お盆も終わりですね。お盆には家族親戚集まって、みんなでお仏壇の前に座り、手を合わせる。そういった光景も、だんだん少なくなってきたのではないでしょうか?亡くなったご先祖様をお迎えし、共に過ごす。これが、現在の日本の「お盆」の姿です。極楽浄土にいらっしゃるご先祖様に、「おじいちゃんどうしてるかなぁ。」「おばあちゃんに会いたいなぁ。」と思いを寄せ、手を合わせて、お念仏しましょう。

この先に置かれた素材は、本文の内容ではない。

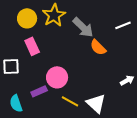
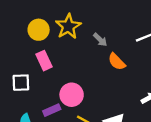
gray arrow: (83, 27) -> (100, 40), size x0.6

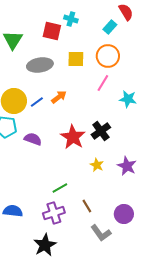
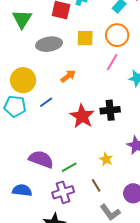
blue line: (37, 102) -> (46, 102), moved
black cross: (101, 131) -> (110, 110), turned 30
purple semicircle: (33, 139) -> (41, 159), moved, size x1.4
yellow star: (97, 165) -> (106, 159), moved

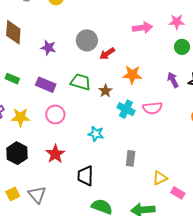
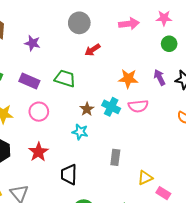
gray circle: (87, 40) -> (79, 23), moved
orange star: (132, 75) -> (128, 79), moved
brown star: (105, 91) -> (87, 109), moved

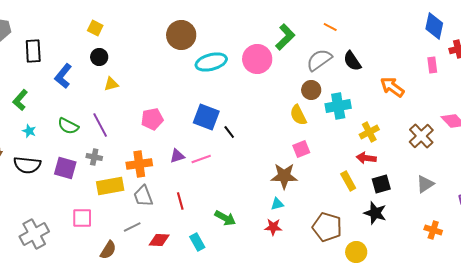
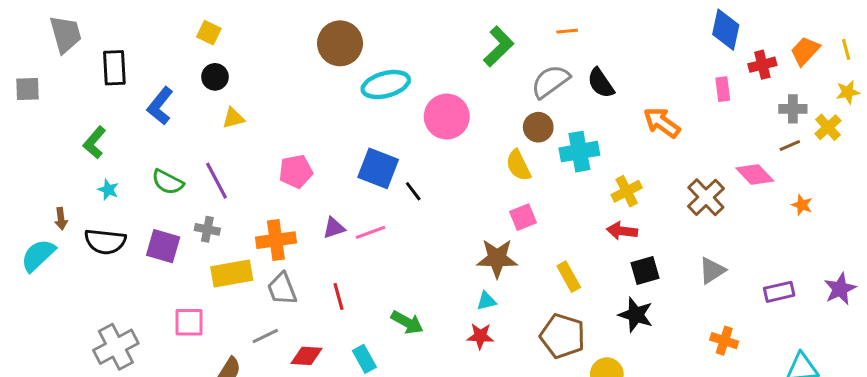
orange line: (330, 27) -> (567, 31), turned -32
pink circle: (257, 59) -> (447, 117), moved
yellow rectangle: (348, 181) -> (569, 277), moved

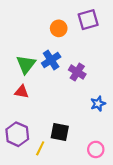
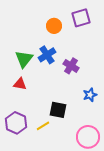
black square: (60, 132) -> (58, 110), moved
yellow line: (40, 148) -> (43, 126), moved, turned 32
pink circle: (96, 149) -> (88, 137), size x1.5

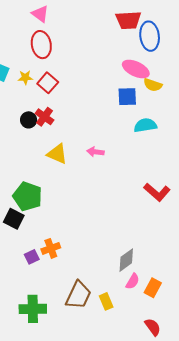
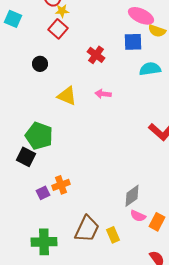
yellow star: (25, 77) -> (62, 11), moved
red cross: (44, 117) -> (96, 55), moved
pink semicircle: (133, 281) -> (138, 216), turned 84

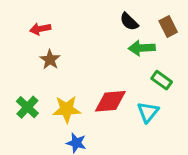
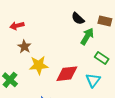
brown rectangle: (168, 27) -> (105, 21), turned -48
green arrow: (142, 48) -> (87, 36), turned 126
yellow star: (67, 109) -> (39, 65), moved

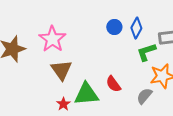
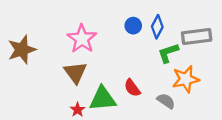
pink star: (52, 39) -> (82, 39), moved
gray semicircle: (144, 96) -> (166, 101), turned 84

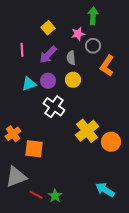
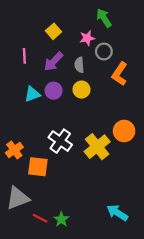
green arrow: (93, 16) -> (104, 18), turned -36
white cross: (54, 107) -> (60, 141), moved
orange circle: (111, 142) -> (124, 131), moved

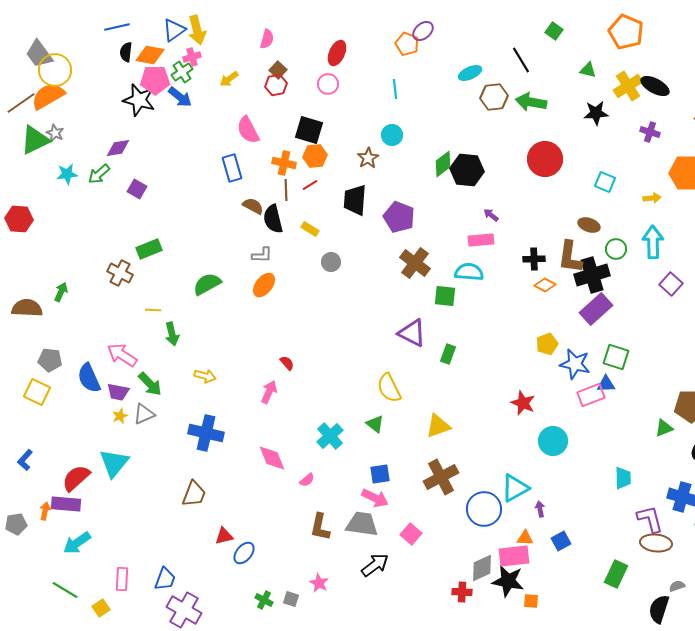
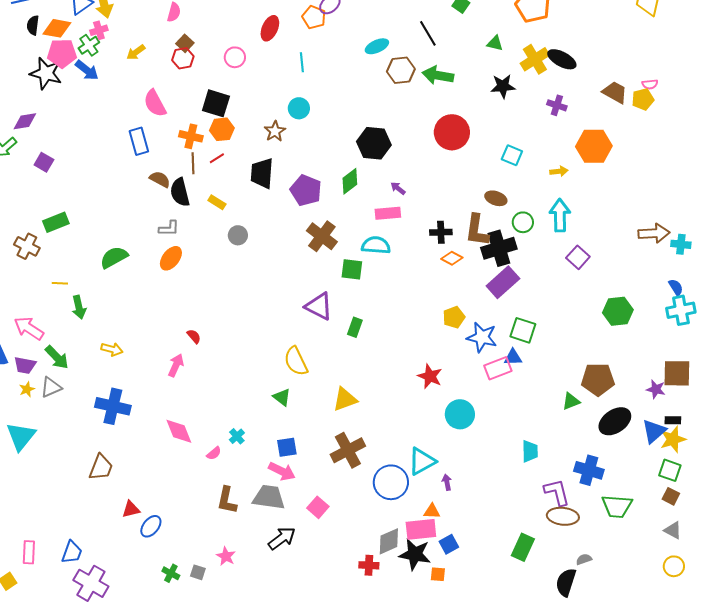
red ellipse: (337, 53) -> (270, 28), moved
green diamond: (443, 164) -> (350, 181), moved
cyan cross: (330, 436) -> (237, 436), moved, size x0.6
blue square: (561, 541) -> (449, 544), moved

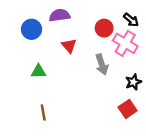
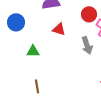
blue circle: (31, 29) -> (16, 22), moved
red triangle: (69, 46) -> (59, 29), turned -32

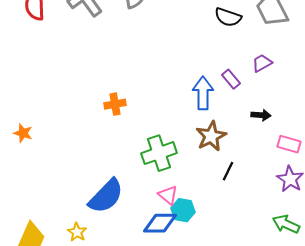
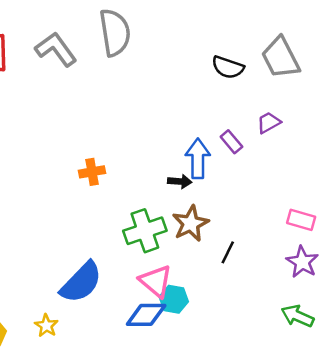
black arrow: (261, 115) -> (180, 181), moved
brown star: (211, 136) -> (191, 224), moved
pink triangle: (168, 195) -> (156, 281), size x1.4

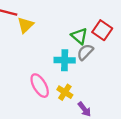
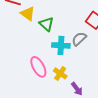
yellow triangle: (25, 25) -> (28, 14), turned -42
green triangle: (79, 36) -> (46, 24), moved

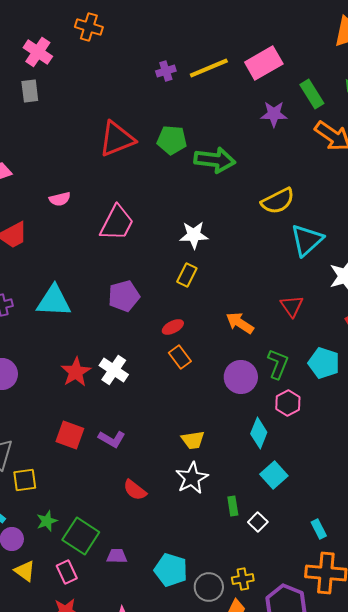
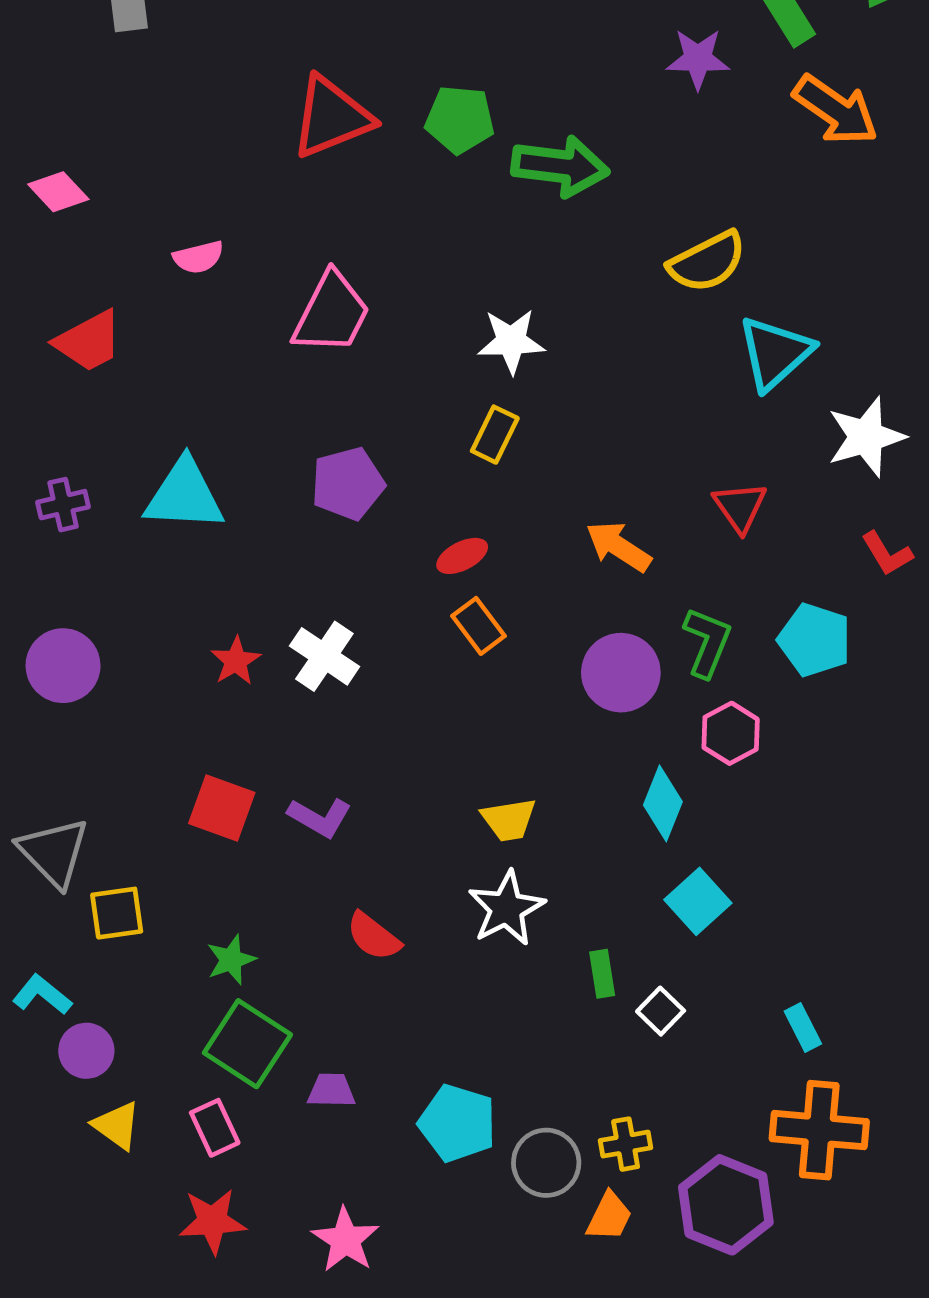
red star: (76, 372) -> (236, 661), size x0.7
green star: (47, 521) -> (231, 960), moved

私どもがよりどころといたします、「浄土三部経」。その中の一つ、「仏説阿弥陀経」というお経の中に、「倶会一処」という言葉が出てきます。文字通り、倶(とも)に一処にて会う、つまり、浄土での再会を表す言葉です。ありがたい教えです。一緒に遊んでくれたおじいちゃんとも、優しかったおばあちゃんとも、極楽浄土でまた再会できるのです。

法然上人のお歌に

『露の身は ここかしこにて 消えぬとも 心は同じ 花のうてなぞ』

とあります。人の命は、草葉に結んでは消える朝露のようなはかないものです。たとえ互いの身が何時、何処で、どちらが先に果てようとも、共に極楽浄土の蓮の台で又お会い出来るのですよ。というお歌です。
この世での別れが来ても、きっと極楽浄土で、また再び、必ず会えるのです。これが倶会一処の教えです。

以前、檀家の「あおいちゃん」という子供さんにこんなことを言われました。

「おばあちゃん、まんまんちゃんの所に行ったんやろう?今度いつ会えるん?会いたいなぁ。」

その時、あおいちゃんにこんな話をしました。

「そうやなぁ。おばあちゃんに会いたいなぁ。あそこのお仏壇の真ん中に、金色の仏様がおるやろう。あの仏様が、「あみださま」って言うねん。おばあちゃんは、あの「あみださま」の国でな、「あおいちゃんいい子にしてるかなぁ?元気にしてるかなぁ?」ってずっと見てくれてんねん。だから、あおいちゃんも、「あみださま」にお願いして、あみださまの国に行ったら、またおばあちゃんに会えるで。ナムアミダブ、ナムアミダブってお願いしとき。」

「そうなんや、わかった。ナムアミダブ、おばあちゃんに会えますように。」


この世に生を受けたものは必ず「死」を迎えます。そしてそこには、「別れ」があります。寂しい、悲しい、辛い、愛別離苦です。しかし、その別れは、この世での一時の別れ。必ず阿弥陀様のもと、蓮の花の上で再会できるのです。
大好きだったおばあちゃんに、最愛の妻に、幼くして亡くなったあの子に、必ず極楽浄土で再会できることを胸に、しっかりお念仏に励んでいきましょう。あおいちゃんの様に「ナムアミダブ、ナムアミダブ、・・・・・・」と。

お盆のこの時期、ご先祖様に思いを寄せて、再会を夢見て、南無阿弥陀仏。